Вот тут-то и поджидала Николая Ивановича большая жесткая кочка, которую он неохотно вспоминал даже через сорок лет. К вялой беседе подключился я.
– Николай Иванович, а мне повезло на той неделе купить непонятную небольшую книжечку «Анекдоты об атамане Платове». Так вот на ней год выпуска указан 1813-й, а больше никаких выходных данных нету: ни типографии, ни места выхода, ни цензурного разрешения. Она небольшая, с палец толщиной, в цельнокожаном переплете. Я ходил в нашу городскую библиотеку, да не нашел там ничего про эту книжку. А вот старичок у нас есть один – Богданов, так он мне сказал, что, вполне возможно, она выпущена полевой типографией фельдмаршала Кутузова.
– Давайте по порядку, – даже вроде как бы оборвал меня Николай Иванович. – Походную типографию Кутузова возглавлял Андрей Кайсаров, и печатал он в ней военные донесения императору и листовки для партизан на русском и для французов на французском языке.
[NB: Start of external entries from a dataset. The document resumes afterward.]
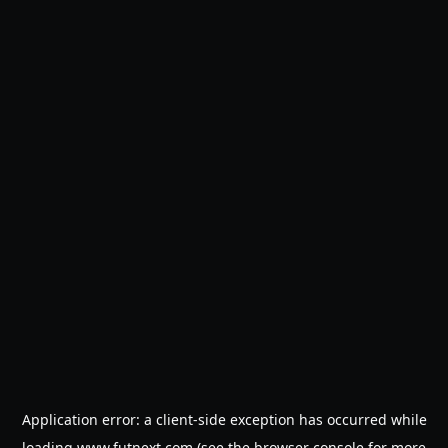
Application error: a
client
-side exception has occurred while
loading
www.futnext.com
(see the
browser console
for more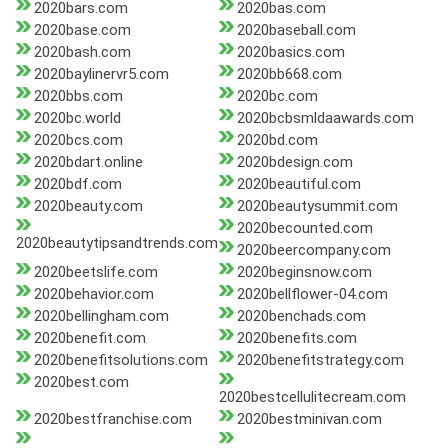
2020bars.com
2020bas.com
2020base.com
2020baseball.com
2020bash.com
2020basics.com
2020baylinervr5.com
2020bb668.com
2020bbs.com
2020bc.com
2020bc.world
2020bcbsmldaawards.com
2020bcs.com
2020bd.com
2020bdart.online
2020bdesign.com
2020bdf.com
2020beautiful.com
2020beauty.com
2020beautysummit.com
2020becounted.com
2020beautytipsandtrends.com
2020beercompany.com
2020beetslife.com
2020beginsnow.com
2020behavior.com
2020bellflower-04.com
2020bellingham.com
2020benchads.com
2020benefit.com
2020benefits.com
2020benefitsolutions.com
2020benefitstrategy.com
2020best.com
2020bestcellulitecream.com
2020bestfranchise.com
2020bestminivan.com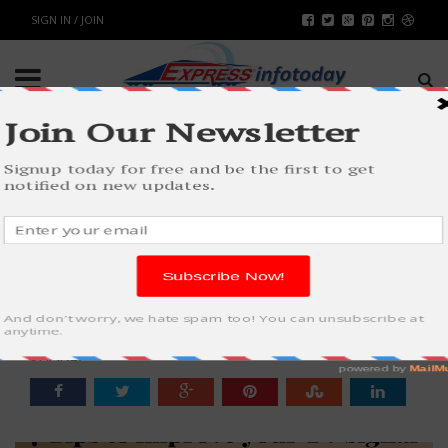
SIGN IN / JOIN
7 TIPS TO IMPROVE YOUR TV
SIGNAL WITH CARAVAN
ANTENNA
WORLD
BY
RAHULSONI
JULY 31, 2018
3356
0
SHARE: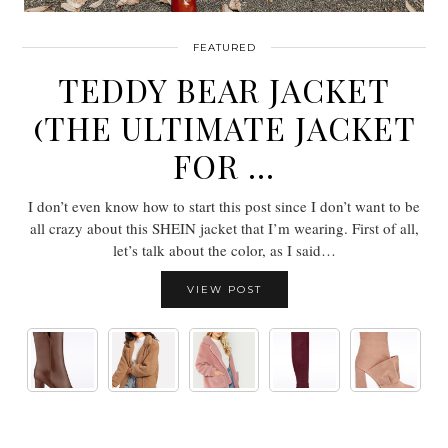
FEATURED
TEDDY BEAR JACKET
(THE ULTIMATE JACKET
FOR …
I don’t even know how to start this post since I don’t want to be
all crazy about this SHEIN jacket that I’m wearing. First of all,
let’s talk about the color, as I said…
VIEW POST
Андрей Кайсаров – личность замечательная, он стал даже одним из героев «Войны и мира» Толстого. Их было четыре брата, Кайсаровых. До нападения Наполеона, когда все они записались в военную службу, как и полагалось нормальным дворянам, Андрей Кайсаров играл заметную роль в русском литературном процессе. Наверное, можно и так сказать! Он был другом Андрея Тургенева и Василия Жуковского, к его мнению прислушивались Мерзляков и Воейков. То ли в Нижний, то ли в Саратов он уезжал, чтобы работать над словарем древнерусского языка. Летом тринадцатого года, уже после смерти Кутузова, Кайсаров был смертельно ранен, и походная типография приказала долго жить. А чтобы в этой типографии печатали какую-то книгу об атамане Матвее Платове, я в первый раз слышу. Что касается вашего Богданова: он может фантазировать сколько угодно, я с ним не знаком. А вы, Борис Израилевич, не знаете, что за Богданов за такой?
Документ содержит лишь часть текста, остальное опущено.